The Russell Sage Foundation has awarded a research grant to Dr. Brian Stults and Dr. John Logan (Brown University) for their project entitled US 2010: America after the First Decade of the New Century. This project continues the Russell Sage Foundation’s long tradition of funding the analysis of key trends in American society every decade using statistical information from the decennial census. Stults and Logan improve on that tradition by building on the strengths of two very different projects. They combine the Foundation’s history of scholarship on the key social, economic, and demographic trends in U.S. society with the many advantages of the web-based American Communities Project developed by Logan and Stults for the 2000 Census. Utilizing a web-based dissemination strategy will yield more rapid turnaround in releasing research and expanding its reach to more diverse audiences including scholars, policymakers, educators, the public, and the media.
The first decade of the twenty-first century has raised a set of urgent questions. The recession that began in 2007 demands that we understand what has happened to Americans’ employment, retirement, assets, and spending patterns. The foreclosure crisis requires us to understand how the American commitment to single-family homes may have altered. The election of a mixed-race President brings more attention to racial and ethnic diversity, leading us to ask about trends in intermarriage, neighborhood segregation, and employment discrimination. Continuing changes in the size and composition of the immigrant population have given new urgency to immigration reform. The decline in the traditional family has given impetus to changes in fertility, child care arrangements, the gender composition of the labor force, and family migration patterns.
The US 2010 project addresses these issues through the recruitment of a diverse set of leading scholars from academic disciplines including economics, sociology, psychology, political science, and history. Each scholar has been commissioned to conduct a study on a key social, economic, or demographic trend that has emerged over the past decade or longer. Research findings will be published in two forms: short, descriptive briefs, and longer, more analytic research reports. Briefs will be especially important for their ability to address timely and important topics of interest and their appeal to a broader audience. Reports are more typical of prior Foundation census projects and will be more scholarly in approach and substance.

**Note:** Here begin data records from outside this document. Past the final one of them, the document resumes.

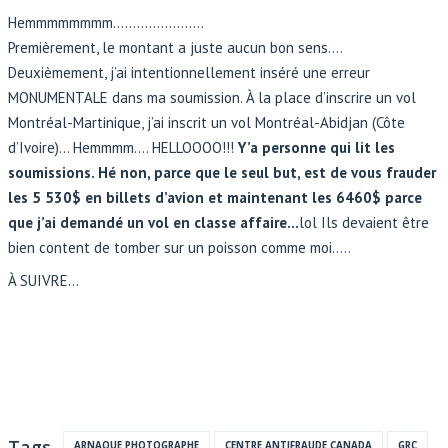
Hemmmmmmmm…………………..
Premièrement, le montant a juste aucun bon sens….
Deuxièmement, j’ai intentionnellement inséré une erreur
MONUMENTALE dans ma soumission. À la place d’inscrire un vol
Montréal-Martinique, j’ai inscrit un vol Montréal-Abidjan (Côte
d’Ivoire)… Hemmmm…. HELLOOOO!!!
Y’a personne qui lit les
soumissions. Hé non, parce que le seul but, est de vous frauder
les 5 530$ en billets d’avion et maintenant les 6460$ parce
que j’ai demandé un vol en classe affaire…
lol Ils devaient être
bien content de tomber sur un poisson comme moi…..
À SUIVRE…
Tags
ARNAQUE PHOTOGRAPHE
CENTRE ANTIFRAUDE CANADA
GRC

Another major goal of the US 2010 project is to provide technical guidance to the broader research community on issues related to the analysis of census data. Because there have been major changes in the structure of census data collection in 2010, it will be necessary to make many decisions about the use of new data – such as how to use information pooled from multiple years of the American Community Survey and how to deal with confidence intervals around point estimates. These profound changes in data collection and census geography create specific challenges for the research community. As one of the first major collective efforts to report trends in U.S. society after Census 2000, the US 2010 project will play a leading role in setting standards and templates for other researchers.